Discussion Session 7: Program Verification

formula ::=  true | false
formula ::=  not formula
formula ::=  formula and formula
formula ::=  formula or formula

Python code:

def formula_true():
    return "True"

def formula_false():
    return "False"

def formula_not(formula):
    return {"Not", [formula]}

def formula_and(formula1, formula2):
    return {"And", [formula1, formula2]}

def formula_or(formula1, formula2):
    return {"Or", [formula1, formula2]}

def evaluateFormula(formula):
    if is_true(formula):
        return True
    if is_false(formula):
        return False
    if is_not(formula):
        return not evaluateFormula(formula["Not"][0])
    if is_and(formula):
        formula1 = formula["And"][0]
        formula2 = formula["And"][1]
        return evaluateFormula(formula1) and evaluateFormula(formula2)
    if is_or(formula):
        formula1 = formula["Or"][0]
        formula2 = formula["Or"][1]
        return evaluateFormula(formula1) or evaluateFormula(formula2)
    return None


  • What’s the type for formula?
  • How to prove that evaluateFormula is implemented correctly?
  • What is correct? (Hint: Evaluation Rule)

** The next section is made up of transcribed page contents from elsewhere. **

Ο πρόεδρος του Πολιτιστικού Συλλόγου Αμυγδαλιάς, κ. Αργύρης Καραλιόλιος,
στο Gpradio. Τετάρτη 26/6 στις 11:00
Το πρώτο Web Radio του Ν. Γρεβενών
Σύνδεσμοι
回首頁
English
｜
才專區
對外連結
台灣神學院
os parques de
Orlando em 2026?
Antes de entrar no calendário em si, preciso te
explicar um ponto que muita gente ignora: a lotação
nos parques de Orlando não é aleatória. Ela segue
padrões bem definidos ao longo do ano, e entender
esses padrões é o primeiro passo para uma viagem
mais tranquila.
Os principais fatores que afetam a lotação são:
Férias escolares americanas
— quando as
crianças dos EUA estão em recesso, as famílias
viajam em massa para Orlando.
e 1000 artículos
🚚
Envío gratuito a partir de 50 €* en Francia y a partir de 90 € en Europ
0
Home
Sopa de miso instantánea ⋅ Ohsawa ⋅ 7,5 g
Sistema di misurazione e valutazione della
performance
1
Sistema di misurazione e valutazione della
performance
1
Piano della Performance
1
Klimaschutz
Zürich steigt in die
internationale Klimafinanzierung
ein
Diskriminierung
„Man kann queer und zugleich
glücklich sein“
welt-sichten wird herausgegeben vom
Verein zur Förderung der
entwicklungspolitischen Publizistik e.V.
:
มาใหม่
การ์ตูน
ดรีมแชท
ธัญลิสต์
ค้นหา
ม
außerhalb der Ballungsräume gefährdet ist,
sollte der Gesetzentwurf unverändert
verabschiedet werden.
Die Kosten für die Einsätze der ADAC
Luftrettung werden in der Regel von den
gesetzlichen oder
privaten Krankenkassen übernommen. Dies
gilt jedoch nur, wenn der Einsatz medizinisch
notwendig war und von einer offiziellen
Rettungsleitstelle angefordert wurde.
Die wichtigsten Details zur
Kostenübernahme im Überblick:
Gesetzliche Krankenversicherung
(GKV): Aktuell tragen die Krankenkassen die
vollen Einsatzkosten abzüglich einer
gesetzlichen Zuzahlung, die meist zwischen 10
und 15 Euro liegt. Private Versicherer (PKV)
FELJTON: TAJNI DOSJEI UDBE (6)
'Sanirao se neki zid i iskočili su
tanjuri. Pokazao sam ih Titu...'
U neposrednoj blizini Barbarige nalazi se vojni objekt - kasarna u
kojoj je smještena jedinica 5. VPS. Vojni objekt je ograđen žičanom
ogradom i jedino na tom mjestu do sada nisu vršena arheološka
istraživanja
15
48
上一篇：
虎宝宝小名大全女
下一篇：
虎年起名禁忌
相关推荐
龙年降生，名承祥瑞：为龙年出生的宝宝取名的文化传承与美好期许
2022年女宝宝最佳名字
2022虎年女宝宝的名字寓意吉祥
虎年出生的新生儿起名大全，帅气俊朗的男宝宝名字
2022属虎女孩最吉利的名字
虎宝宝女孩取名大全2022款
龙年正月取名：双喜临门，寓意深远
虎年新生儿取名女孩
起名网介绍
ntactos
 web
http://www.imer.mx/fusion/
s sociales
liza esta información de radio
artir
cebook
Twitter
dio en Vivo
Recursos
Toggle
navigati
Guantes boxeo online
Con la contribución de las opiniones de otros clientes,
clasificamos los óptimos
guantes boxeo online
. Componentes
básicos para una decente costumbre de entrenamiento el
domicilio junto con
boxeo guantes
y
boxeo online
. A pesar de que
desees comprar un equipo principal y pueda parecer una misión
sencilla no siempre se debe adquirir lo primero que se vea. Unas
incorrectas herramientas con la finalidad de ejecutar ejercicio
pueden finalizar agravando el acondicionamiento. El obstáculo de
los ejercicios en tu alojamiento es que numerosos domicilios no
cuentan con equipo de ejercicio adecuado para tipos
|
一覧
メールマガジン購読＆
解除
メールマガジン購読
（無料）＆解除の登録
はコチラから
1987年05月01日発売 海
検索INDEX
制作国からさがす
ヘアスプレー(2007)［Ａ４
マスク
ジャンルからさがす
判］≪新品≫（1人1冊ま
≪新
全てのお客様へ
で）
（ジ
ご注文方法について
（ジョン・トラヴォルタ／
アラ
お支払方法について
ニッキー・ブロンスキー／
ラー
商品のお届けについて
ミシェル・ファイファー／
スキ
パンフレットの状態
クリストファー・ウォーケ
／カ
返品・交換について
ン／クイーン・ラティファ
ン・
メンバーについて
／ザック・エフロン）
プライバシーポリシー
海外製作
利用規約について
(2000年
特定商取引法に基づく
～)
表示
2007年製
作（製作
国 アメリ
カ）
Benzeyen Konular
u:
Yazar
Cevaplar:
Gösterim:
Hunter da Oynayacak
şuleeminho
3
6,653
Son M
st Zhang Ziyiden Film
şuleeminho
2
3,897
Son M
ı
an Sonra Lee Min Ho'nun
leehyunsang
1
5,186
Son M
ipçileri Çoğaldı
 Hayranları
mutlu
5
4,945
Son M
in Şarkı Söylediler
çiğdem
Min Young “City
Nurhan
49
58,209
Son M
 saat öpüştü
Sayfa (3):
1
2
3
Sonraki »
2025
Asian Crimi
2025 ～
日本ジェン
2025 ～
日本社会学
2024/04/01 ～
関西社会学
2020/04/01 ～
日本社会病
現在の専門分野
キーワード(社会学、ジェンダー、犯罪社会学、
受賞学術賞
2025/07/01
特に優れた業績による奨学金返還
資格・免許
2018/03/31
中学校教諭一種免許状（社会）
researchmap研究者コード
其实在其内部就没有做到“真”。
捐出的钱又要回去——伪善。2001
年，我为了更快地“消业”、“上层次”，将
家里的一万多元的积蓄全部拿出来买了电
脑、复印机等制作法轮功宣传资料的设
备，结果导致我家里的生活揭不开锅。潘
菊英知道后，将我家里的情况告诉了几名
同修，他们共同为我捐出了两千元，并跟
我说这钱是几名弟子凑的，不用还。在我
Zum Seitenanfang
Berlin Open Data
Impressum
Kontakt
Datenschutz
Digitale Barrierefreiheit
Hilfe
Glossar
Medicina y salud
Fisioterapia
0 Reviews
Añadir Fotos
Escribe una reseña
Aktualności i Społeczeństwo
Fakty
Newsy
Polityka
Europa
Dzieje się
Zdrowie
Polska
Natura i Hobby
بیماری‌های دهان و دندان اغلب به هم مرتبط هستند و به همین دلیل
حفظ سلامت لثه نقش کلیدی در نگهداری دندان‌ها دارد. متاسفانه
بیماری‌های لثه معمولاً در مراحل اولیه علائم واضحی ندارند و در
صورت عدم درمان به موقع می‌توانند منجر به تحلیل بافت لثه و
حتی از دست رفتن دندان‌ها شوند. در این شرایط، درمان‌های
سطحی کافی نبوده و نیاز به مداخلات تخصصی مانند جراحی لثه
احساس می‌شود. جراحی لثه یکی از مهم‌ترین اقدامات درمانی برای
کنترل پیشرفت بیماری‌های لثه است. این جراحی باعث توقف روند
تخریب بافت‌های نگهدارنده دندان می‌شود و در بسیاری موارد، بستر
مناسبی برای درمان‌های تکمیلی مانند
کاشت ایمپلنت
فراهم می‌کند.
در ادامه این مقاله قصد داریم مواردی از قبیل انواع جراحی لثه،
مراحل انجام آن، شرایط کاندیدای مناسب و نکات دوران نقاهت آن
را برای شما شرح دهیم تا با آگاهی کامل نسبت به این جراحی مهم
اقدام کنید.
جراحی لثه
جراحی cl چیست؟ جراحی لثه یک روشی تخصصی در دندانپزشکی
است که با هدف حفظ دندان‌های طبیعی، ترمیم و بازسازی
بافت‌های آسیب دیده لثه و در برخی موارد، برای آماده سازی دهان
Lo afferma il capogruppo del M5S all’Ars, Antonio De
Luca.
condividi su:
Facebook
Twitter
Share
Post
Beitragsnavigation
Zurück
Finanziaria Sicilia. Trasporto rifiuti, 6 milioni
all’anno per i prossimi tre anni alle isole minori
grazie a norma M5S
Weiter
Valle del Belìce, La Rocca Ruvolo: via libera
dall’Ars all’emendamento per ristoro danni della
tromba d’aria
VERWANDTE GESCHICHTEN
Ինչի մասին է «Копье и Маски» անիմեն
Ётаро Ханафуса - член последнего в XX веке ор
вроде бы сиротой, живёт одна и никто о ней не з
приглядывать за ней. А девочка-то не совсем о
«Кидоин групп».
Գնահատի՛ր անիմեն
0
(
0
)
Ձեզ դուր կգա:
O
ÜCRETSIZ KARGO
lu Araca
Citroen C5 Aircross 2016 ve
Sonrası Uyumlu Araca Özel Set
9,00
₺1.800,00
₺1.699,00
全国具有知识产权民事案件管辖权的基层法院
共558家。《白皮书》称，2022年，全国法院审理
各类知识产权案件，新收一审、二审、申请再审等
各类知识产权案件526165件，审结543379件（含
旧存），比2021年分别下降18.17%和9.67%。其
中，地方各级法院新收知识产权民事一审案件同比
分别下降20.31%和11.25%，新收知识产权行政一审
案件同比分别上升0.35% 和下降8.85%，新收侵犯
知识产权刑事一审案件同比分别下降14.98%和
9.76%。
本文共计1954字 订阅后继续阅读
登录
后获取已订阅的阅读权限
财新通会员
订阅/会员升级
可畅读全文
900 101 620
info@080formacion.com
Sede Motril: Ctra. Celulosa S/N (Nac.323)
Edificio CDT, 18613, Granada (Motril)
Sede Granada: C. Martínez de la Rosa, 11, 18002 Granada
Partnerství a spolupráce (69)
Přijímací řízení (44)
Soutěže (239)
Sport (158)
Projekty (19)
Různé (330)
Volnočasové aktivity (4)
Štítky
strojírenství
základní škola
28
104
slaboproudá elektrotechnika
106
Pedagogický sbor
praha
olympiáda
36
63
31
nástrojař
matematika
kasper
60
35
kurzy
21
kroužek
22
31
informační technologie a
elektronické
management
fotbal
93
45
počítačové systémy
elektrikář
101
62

Bounded Exhaustive Testing

Set of all possible inputs is defined inductively. We can enumerate them exhaustively. See notes. The introduction of metric guarantees that we do enumerate all the possibilities.

  • If formula is of format “true” or “false”, then its height is 1.
  • If formula is of format “not formula0”, then its height is 1 + height of “formula0”.
  • If formula is of format “formula1 and formula2”, then its height is 1 + max(height of “formula1”, height of “formula2”.
  • If formula is of format “formula1 and formula2”, then its height is 1 + max(height of “formula1”, height of “formula2”.


def metric(f):
    if is_true(f) or is_false(f):
        return 1
    if is_not(f):
        return 1 + metric(f["Not"][0])
    if is_and(f):
        f1 = f["And"][0]
        f2 = f["And"][1]
        return 1 + max(metric(f1), metric(f2))
    if is_or(f):
        f1 = f["Or"][0]
        f2 = f["Or"][1]
        return 1 + max(metric(f1), metric(f2))

def formulas(n):
    if n <= 0:
    elif n == 1:
        return [formula_true(), formula_false()]
        fs = formulas(n-1)
        fsN = []
        fsN += [formula_not(f) for f in fs]
        fsN += [formula_and(f1, f2) for f1 in fs for f2 in fs]
        fsN += [formula_or(f1, f2)  for f1 in fs for f2 in fs]
        return fs + fsN

Proof by Induction

  • Base Case: evaluateFormula is correct for formula whose height is 1.
  • Inductive Step: The input formula has height n+1.
  • Induction Hypothesis: evaluateFormula is correct for formula whose height is <= n.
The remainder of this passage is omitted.